* **Required work**
List every line below containing "admitted".

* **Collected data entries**
--- START ---

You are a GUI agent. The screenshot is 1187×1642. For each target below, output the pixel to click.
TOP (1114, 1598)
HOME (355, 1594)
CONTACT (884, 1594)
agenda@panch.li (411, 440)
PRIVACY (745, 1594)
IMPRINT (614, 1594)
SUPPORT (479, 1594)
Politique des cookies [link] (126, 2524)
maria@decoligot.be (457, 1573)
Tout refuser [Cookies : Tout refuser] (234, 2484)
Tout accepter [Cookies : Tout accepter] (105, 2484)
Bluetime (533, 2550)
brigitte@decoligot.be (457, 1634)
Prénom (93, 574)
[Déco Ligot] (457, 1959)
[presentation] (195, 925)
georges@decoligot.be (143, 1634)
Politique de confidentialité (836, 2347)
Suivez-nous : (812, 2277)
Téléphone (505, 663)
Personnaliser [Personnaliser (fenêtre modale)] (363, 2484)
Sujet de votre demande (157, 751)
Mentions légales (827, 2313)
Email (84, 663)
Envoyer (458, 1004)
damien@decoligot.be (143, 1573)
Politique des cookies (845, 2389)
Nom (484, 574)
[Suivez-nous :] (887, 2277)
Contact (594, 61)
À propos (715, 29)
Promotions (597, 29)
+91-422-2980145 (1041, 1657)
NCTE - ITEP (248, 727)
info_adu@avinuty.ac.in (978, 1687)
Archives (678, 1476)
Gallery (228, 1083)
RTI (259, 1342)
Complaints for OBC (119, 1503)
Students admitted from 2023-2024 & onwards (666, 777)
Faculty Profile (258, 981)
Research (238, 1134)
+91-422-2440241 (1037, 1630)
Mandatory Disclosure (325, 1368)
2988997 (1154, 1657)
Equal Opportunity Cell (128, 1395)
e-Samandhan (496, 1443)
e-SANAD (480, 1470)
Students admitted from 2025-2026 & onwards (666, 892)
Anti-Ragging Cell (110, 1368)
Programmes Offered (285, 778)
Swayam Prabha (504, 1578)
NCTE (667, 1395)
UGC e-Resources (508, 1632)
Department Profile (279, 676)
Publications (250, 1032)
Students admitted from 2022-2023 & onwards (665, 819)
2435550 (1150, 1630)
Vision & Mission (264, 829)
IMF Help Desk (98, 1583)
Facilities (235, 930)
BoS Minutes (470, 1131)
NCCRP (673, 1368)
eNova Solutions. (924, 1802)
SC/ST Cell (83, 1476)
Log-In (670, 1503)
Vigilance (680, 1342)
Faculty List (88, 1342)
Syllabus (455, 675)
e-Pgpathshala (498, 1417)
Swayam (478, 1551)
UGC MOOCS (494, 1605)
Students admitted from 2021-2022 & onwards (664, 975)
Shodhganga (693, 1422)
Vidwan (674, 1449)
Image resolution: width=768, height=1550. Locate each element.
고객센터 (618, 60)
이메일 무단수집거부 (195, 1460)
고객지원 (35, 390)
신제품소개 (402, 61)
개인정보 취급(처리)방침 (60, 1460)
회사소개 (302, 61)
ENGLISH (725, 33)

--- END ---

* **Written response**
Students admitted from 2023-2024 & onwards (666, 777)
Students admitted from 2025-2026 & onwards (666, 892)
Students admitted from 2022-2023 & onwards (665, 819)
Students admitted from 2021-2022 & onwards (664, 975)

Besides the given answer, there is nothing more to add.